Many people form their opinions about politics based on which of their biases their favorite editorialists confirm, and lately, those editorialists on both sides are taking Old Joe to task, whether validly or not, for failure to put together a bipartisan majority for the Build Back Better bill and the two pending voting rights protection bills.  But they are all ignoring one particular point The President made during the speech he made that McConnell characterized as a rant as he gave his own.  In 2006, all Republican senators voted in favor of renewal of the Voting Rights Act of 1965, which the five Republican-appointed majority of Supreme Court justices eviscerated in 2013 with Shelby County v. Holder.  The Shelby County travesty is what made the currently pending voting rights bills necessary, but likely not to succeed in passing, largely because those 16 Republican senators from 2006 who still serve have forgotten their principles, or choose to ignore them in favor of partisan loyalty.  For both those voting rights debacles as well as the interdiction of the bill that would make work possible for so many of those less fortunate than those senators, we have the Republican Party to thank, especially those 16 Republican senators who saw the necessity for the original voting rights law to endure in 2006 but refuse to speak up for the remedy to its 2016 essential evisceration by their Supreme Court.  

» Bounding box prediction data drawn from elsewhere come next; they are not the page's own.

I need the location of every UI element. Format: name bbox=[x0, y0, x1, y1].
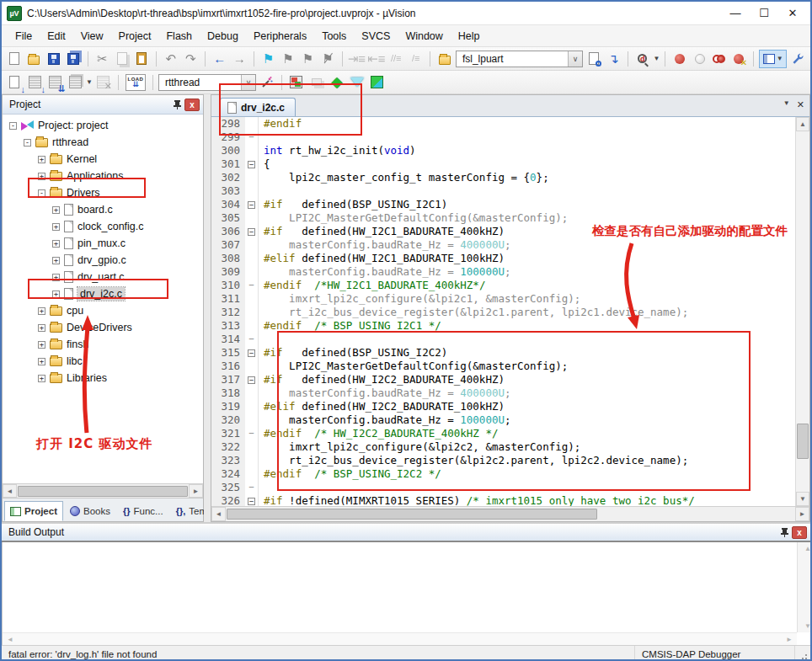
expand-icon[interactable]: + bbox=[38, 173, 45, 180]
kill-breakpoints-button[interactable]: ✕ bbox=[730, 50, 748, 68]
uncomment-button[interactable]: /≡ bbox=[407, 50, 425, 68]
code-line-307[interactable]: 307 masterConfig.baudRate_Hz = 400000U; bbox=[211, 238, 809, 252]
scroll-left-icon[interactable]: ◄ bbox=[211, 507, 226, 521]
scrollbar-thumb[interactable] bbox=[18, 486, 188, 497]
indent-button[interactable]: ⇥≡ bbox=[348, 50, 366, 68]
multiple-windows-button[interactable] bbox=[307, 73, 326, 92]
panel-splitter[interactable] bbox=[204, 94, 211, 522]
code-line-320[interactable]: 320 masterConfig.baudRate_Hz = 100000U; bbox=[211, 413, 809, 427]
build-output-horizontal-scrollbar[interactable]: ◄ ► bbox=[3, 632, 797, 645]
outdent-button[interactable]: ⇤≡ bbox=[367, 50, 385, 68]
insert-breakpoint-button[interactable] bbox=[670, 50, 688, 68]
fold-collapse-icon[interactable]: − bbox=[245, 198, 259, 211]
maximize-button[interactable]: ☐ bbox=[751, 4, 777, 23]
goto-reference-button[interactable]: ↴ bbox=[605, 50, 622, 68]
code-line-323[interactable]: 323 rt_i2c_bus_device_register(&lpi2c2.p… bbox=[211, 454, 809, 467]
scroll-left-icon[interactable]: ◄ bbox=[3, 484, 17, 498]
code-line-305[interactable]: 305 LPI2C_MasterGetDefaultConfig(&master… bbox=[211, 211, 809, 225]
code-line-318[interactable]: 318 masterConfig.baudRate_Hz = 400000U; bbox=[211, 386, 809, 400]
expand-icon[interactable]: + bbox=[52, 274, 60, 281]
code-line-316[interactable]: 316 LPI2C_MasterGetDefaultConfig(&master… bbox=[211, 360, 809, 373]
code-line-301[interactable]: 301−{ bbox=[211, 157, 809, 171]
tree-item-drv-gpio-c[interactable]: +drv_gpio.c bbox=[3, 252, 203, 269]
open-file-button[interactable] bbox=[24, 50, 42, 68]
code-line-321[interactable]: 321─#endif /* HW_I2C2_BADURATE_400kHZ */ bbox=[211, 427, 809, 440]
menu-item-window[interactable]: Window bbox=[398, 28, 449, 45]
code-line-313[interactable]: 313#endif /* BSP_USING_I2C1 */ bbox=[211, 319, 809, 333]
scroll-down-icon[interactable]: ▼ bbox=[796, 492, 809, 506]
build-output-content[interactable]: ▲ ▼ ◄ ► bbox=[2, 542, 810, 645]
menu-item-project[interactable]: Project bbox=[112, 28, 158, 45]
code-editor[interactable]: 298#endif299─300int rt_hw_i2c_init(void)… bbox=[211, 117, 809, 506]
find-button[interactable]: d bbox=[633, 50, 651, 68]
fold-collapse-icon[interactable]: − bbox=[245, 494, 259, 506]
search-value[interactable]: fsl_lpuart bbox=[457, 53, 568, 65]
code-line-319[interactable]: 319#elif defined(HW_I2C2_BADURATE_100kHZ… bbox=[211, 400, 809, 413]
code-line-306[interactable]: 306−#if defined(HW_I2C1_BADURATE_400kHZ) bbox=[211, 225, 809, 238]
save-all-button[interactable] bbox=[64, 50, 82, 68]
pin-icon[interactable] bbox=[777, 525, 792, 539]
manage-rte-button[interactable]: ◆ bbox=[328, 73, 346, 92]
resize-grip[interactable] bbox=[795, 646, 810, 661]
menu-item-debug[interactable]: Debug bbox=[200, 28, 245, 45]
code-line-314[interactable]: 314─ bbox=[211, 333, 809, 346]
pin-icon[interactable] bbox=[169, 98, 184, 111]
code-line-308[interactable]: 308#elif defined(HW_I2C1_BADURATE_100kHZ… bbox=[211, 252, 809, 265]
collapse-icon[interactable]: - bbox=[38, 189, 45, 197]
tree-item-libc[interactable]: +libc bbox=[3, 353, 203, 370]
enable-breakpoint-button[interactable] bbox=[691, 50, 708, 68]
scroll-left-icon[interactable]: ◄ bbox=[3, 636, 18, 643]
tree-item-applications[interactable]: +Applications bbox=[3, 168, 203, 184]
menu-item-file[interactable]: File bbox=[8, 28, 39, 45]
tree-item-drv-i2c-c[interactable]: +drv_i2c.c bbox=[3, 285, 203, 302]
code-line-315[interactable]: 315−#if defined(BSP_USING_I2C2) bbox=[211, 346, 809, 360]
find-dropdown-caret[interactable]: ▼ bbox=[653, 55, 660, 62]
fold-collapse-icon[interactable]: − bbox=[245, 157, 259, 171]
menu-item-flash[interactable]: Flash bbox=[159, 28, 199, 45]
rebuild-button[interactable]: ⇊ bbox=[45, 73, 64, 92]
window-layout-button[interactable]: ▼ bbox=[759, 50, 787, 68]
load-flash-button[interactable]: LOAD⇊ bbox=[124, 73, 147, 92]
toggle-bookmark-button[interactable]: ⚑ bbox=[259, 50, 277, 68]
tree-item-finsh[interactable]: +finsh bbox=[3, 336, 203, 353]
tree-item-project-project[interactable]: -Project: project bbox=[3, 117, 203, 134]
pack-installer-button[interactable] bbox=[368, 73, 387, 92]
tree-item-devicedrivers[interactable]: +DeviceDrivers bbox=[3, 319, 203, 336]
fold-collapse-icon[interactable]: − bbox=[245, 346, 259, 360]
tab-list-dropdown-icon[interactable]: ▼ bbox=[783, 99, 790, 110]
tree-item-cpu[interactable]: +cpu bbox=[3, 302, 203, 319]
build-button[interactable]: ↓ bbox=[25, 73, 44, 92]
project-horizontal-scrollbar[interactable]: ◄ ► bbox=[3, 483, 203, 498]
scroll-up-icon[interactable]: ▲ bbox=[796, 117, 809, 131]
build-output-close-button[interactable]: x bbox=[792, 526, 807, 539]
disable-breakpoints-button[interactable] bbox=[710, 50, 728, 68]
code-line-309[interactable]: 309 masterConfig.baudRate_Hz = 100000U; bbox=[211, 265, 809, 279]
cut-button[interactable]: ✂ bbox=[93, 50, 111, 68]
code-line-304[interactable]: 304−#if defined(BSP_USING_I2C1) bbox=[211, 198, 809, 211]
scroll-right-icon[interactable]: ► bbox=[782, 636, 797, 643]
tree-item-board-c[interactable]: +board.c bbox=[3, 201, 203, 218]
tree-item-kernel[interactable]: +Kernel bbox=[3, 151, 203, 168]
expand-icon[interactable]: + bbox=[52, 223, 60, 231]
menu-item-view[interactable]: View bbox=[74, 28, 110, 45]
configure-wrench-button[interactable] bbox=[788, 50, 806, 68]
next-bookmark-button[interactable]: ⚑ bbox=[299, 50, 317, 68]
code-line-302[interactable]: 302 lpi2c_master_config_t masterConfig =… bbox=[211, 171, 809, 184]
navigate-forward-button[interactable]: → bbox=[230, 50, 248, 68]
batch-build-caret[interactable]: ▼ bbox=[86, 78, 93, 86]
code-line-322[interactable]: 322 imxrt_lpi2c_configure(&lpi2c2, &mast… bbox=[211, 440, 809, 454]
search-dropdown-button[interactable]: ∨ bbox=[568, 51, 582, 67]
expand-icon[interactable]: + bbox=[38, 358, 45, 365]
save-button[interactable] bbox=[45, 50, 62, 68]
workspace-tab-project[interactable]: Project bbox=[4, 501, 63, 521]
code-line-310[interactable]: 310─#endif /*HW_I2C1_BADURATE_400kHZ*/ bbox=[211, 279, 809, 292]
workspace-tab-func-[interactable]: {}Func... bbox=[117, 501, 169, 521]
menu-item-svcs[interactable]: SVCS bbox=[355, 28, 397, 45]
workspace-tab-books[interactable]: Books bbox=[64, 501, 116, 521]
search-scope-icon[interactable] bbox=[435, 50, 453, 68]
expand-icon[interactable]: + bbox=[38, 307, 45, 315]
target-dropdown-button[interactable]: ∨ bbox=[241, 75, 255, 90]
target-value[interactable]: rtthread bbox=[159, 77, 241, 88]
paste-button[interactable] bbox=[133, 50, 151, 68]
clear-bookmarks-button[interactable]: ⚑̸ bbox=[318, 50, 336, 68]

So, now comes one of their conciliatory enablers, having ascended to the presidency, saying enough is enough.  Disabuse one another of the understanding that building back better is necessary if you will, but do not tell me that fighting for voting rights in a nation that the Republican Party is trying to purloin with dubious, if not devious, alterations of the laws that it took the 1965 law to create in order to ensure that the majority rules in this democracy.  And to specifically respond to some of those editorial opinions, there is noting remote about the concerns of most Americans about equal rights to vote or the legislation to ensure it.  And January 6 didn't enable The Senate to pass the relief required by our nation suffering under the yoke of a pandemic disease.  It was compassion for the mass of Americans that did that, and even then it was anything but easy to get the Republicans to go along, and we largely have the bombast and conspiratorial instincts of Mitch McConnell to thank for that.  And as to the liberal criticism of President Biden for abandoning bipartisanship, what bipartisanship.  The Republican Party in the person of Mitch McConnell publicly confessed to making failure of a Democratic President and his majorities a failure, and the commitment of his party to serve and follow him is palpably evident in today's events...or should I say non-events.  It takes two parties to have bipartisanship, and the Republicans aren't interested.  In fact, they are doing everything they can to interdict it.  Now here's the point.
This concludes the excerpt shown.